For a few years there, Mikey and I had a pretty typical American childhood circa 1984–1987, complete with an asshole stepdad, Gabe. Gabe was younger, only twenty-three when Mom met him at the chain steakhouse where they both worked. He was cool at first, like a big brother. He rode dirt bikes and always had change for the Pac-Man machine when we had to wait for Mom to get off work. We moved out of Grandma’s house in Amarillo, to an apartment in Oklahoma City.

   We rejoined the cult when I was nine. By the way, if your kid hasn’t seen her real dad in three years and you tell her you’re all going to Dallas to meet someone, but it’s a surprise, that surprise better fucking be her dad. That surprise was not my dad.
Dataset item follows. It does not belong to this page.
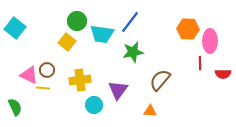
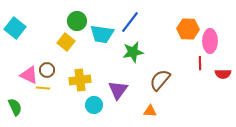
yellow square: moved 1 px left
The Family I knew no longer existed. They’d grown to ten thousand members and lived in houses now where they’d cram in as many people as possible—closets and hallways were used as bedrooms. In Dallas we shared a room with maybe fifteen kids, and I shared a bed with a nose-picker named Melody.

There were rules for everything, from how many sheets of toilet paper you used to what to say when someone gave you a compliment (not “thank you” but “praise the Lord,” because you didn’t do anything good, God did, although God wasn’t responsible if you did something wrong). The home was run by elders called shepherds who controlled everything we did and how we did it. My parents were replaced by a shepherd named Mercy, or that was her Family name. Family names were usually something biblical, or a cure for physical or spiritual sickness. I once knew a Victory, named so medicinally to treat her asthma. As a cure, the name was as effective as “Mercy.”

There was no television and few games. The cult had its own music, its own books, its own language of code words and acronyms to keep us apart from the System, the outside world, and the Systemites—that’s you. There wasn’t any school since we already knew how to read and write, all you need to fulfill your godly roles. Kids had a purpose—cleaning the homes, taking care of the other kids, memorizing Bible verses, and studying Family doctrine to prepare for the End Time. We had to leave America.